We spoke of cloud computing and artificial intelligence at the dinner table more than a decade before most of the world would hear those terms. My father saw in technology a vast new frontier. He saw values of individualism and capitalism driving a new kind of revolution—not political but technological—in data, automation, and finance.
Looking Ahead
In our adopted state of Ohio, my parents, ordained pastors who met in the seminary, poured their energies into building a Presbyterian church. They built an orchard and 15 greenhouses, a reflection of the unyielding work ethic they instilled in my brothers and me. For them, labor was love. Faith was a path to freedom and service; it was not about blind obedience but reason, choice and the beauty of the individual.
My brothers and I were encouraged to read voraciously, to think critically and to “go outside”—to always stay in tune with the world to understand how it was evolving. Dostoevsky, whose banned works my parents had secretly shared and discussed back in Hungary, was a particular lodestar.
I almost ended up pursuing a career in music.

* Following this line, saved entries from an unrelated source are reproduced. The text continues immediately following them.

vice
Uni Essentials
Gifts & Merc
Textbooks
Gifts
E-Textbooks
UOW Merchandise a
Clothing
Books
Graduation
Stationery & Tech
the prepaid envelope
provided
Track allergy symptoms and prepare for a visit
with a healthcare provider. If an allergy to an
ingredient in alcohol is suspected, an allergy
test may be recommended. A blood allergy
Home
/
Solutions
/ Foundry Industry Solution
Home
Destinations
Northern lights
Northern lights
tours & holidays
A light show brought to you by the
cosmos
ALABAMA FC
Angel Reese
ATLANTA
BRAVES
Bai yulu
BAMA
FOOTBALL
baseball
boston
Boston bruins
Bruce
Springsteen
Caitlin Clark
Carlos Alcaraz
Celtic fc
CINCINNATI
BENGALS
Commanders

Between the ages of 16 and 18, I was heavily invested in drumming and seriously considered climbing the ladder of international courses and competitions. But I was ultimately drawn to technology. Its underlying logic, and seemingly endless potential, fascinated me.
Building an Open-Source Future
Eventually, I studied computer science at the University of Akron. There, I fell headfirst into open-source software and became “red-pilled” on the power of startups and entrepreneurship.

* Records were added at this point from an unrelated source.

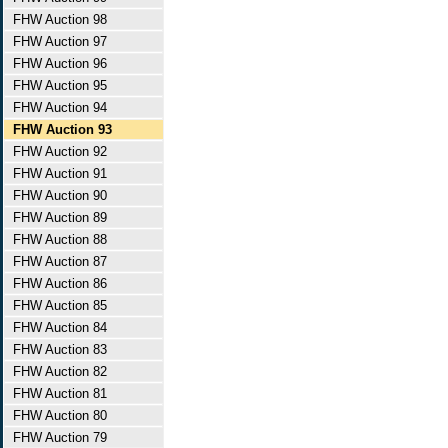
FHW Auction 98
FHW Auction 97
FHW Auction 96
FHW Auction 95
FHW Auction 94
FHW Auction 93
FHW Auction 92
FHW Auction 91
FHW Auction 90
FHW Auction 89
FHW Auction 88
FHW Auction 87
FHW Auction 86
FHW Auction 85
FHW Auction 84
FHW Auction 83
FHW Auction 82
FHW Auction 81
FHW Auction 80
FHW Auction 79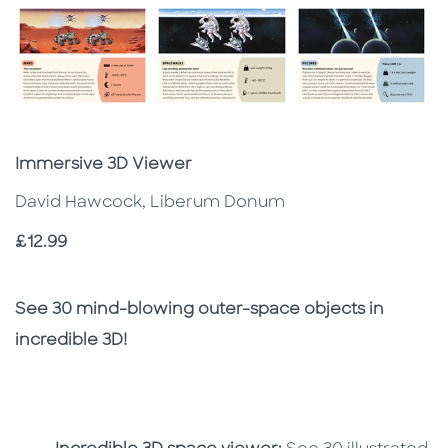
Subtitle
Immersive 3D Viewer
David Hawcock, Liberum Donum
Price
£12.99
Description
Description
See 30 mind-blowing outer-space objects in
incredible 3D!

After college, I managed to raise some VC funding and founded my first company. That first venture taught me resilience; I discovered that building something from scratch was as much about endurance as it was about ingenuity. A second startup, focused on AI tooling built on a very early version of ChatGPT, showed me the power and potential of artificial intelligence and machine learning.

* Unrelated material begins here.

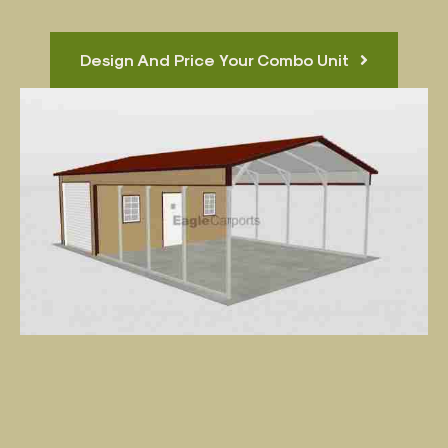
Design And Price Your Combo Unit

Then I discovered blockchain.
For me, blockchain was a revelation. Here was a technology that tied the various strands of my intellectual and professional journey together. A technology that could make centralized abuse of authority, of the kind my parents had fled from in Eastern Europe, impossible. A technology that could open up the benefits of finance to people all around the world.
I saw it as the ultimate open-source project. Crypto offered a new way to create value, one that didn’t rely on traditional, gate-kept VC funding models. Whereas conventional startups raised millions of dollars to develop proprietary products behind closed doors, crypto was open-source by nature. The code is available for anyone to use, fork and improve. Value isn’t captured through ad revenue or data mining but through the token itself. Users who contribute to the ecosystem are rewarded directly, creating a self-sustaining economy that grows as the network expands.
When I founded my current project, I considered applying to the venerable accelerator Y Combinator. Instead, I joined the Avalanche ecosystem, drawn by its vision for a decentralized world and its technical approach to scalability.
In an important way, this brings me full circle, back to the values of independence and self-sufficiency my parents instilled in me. They left their homeland so that I could grow up in a place of opportunity and instilled in me their belief in the primacy of the individual. Now, I am continuing to drive that vision forward across the ever-expanding horizon of decentralized technology.
Steven Gates is CEO of Multisig Labs, the creator of GoGoPool, a decentralized staking protocol on Avalanche founded to simplify the process of launching and validating layer-one blockchains.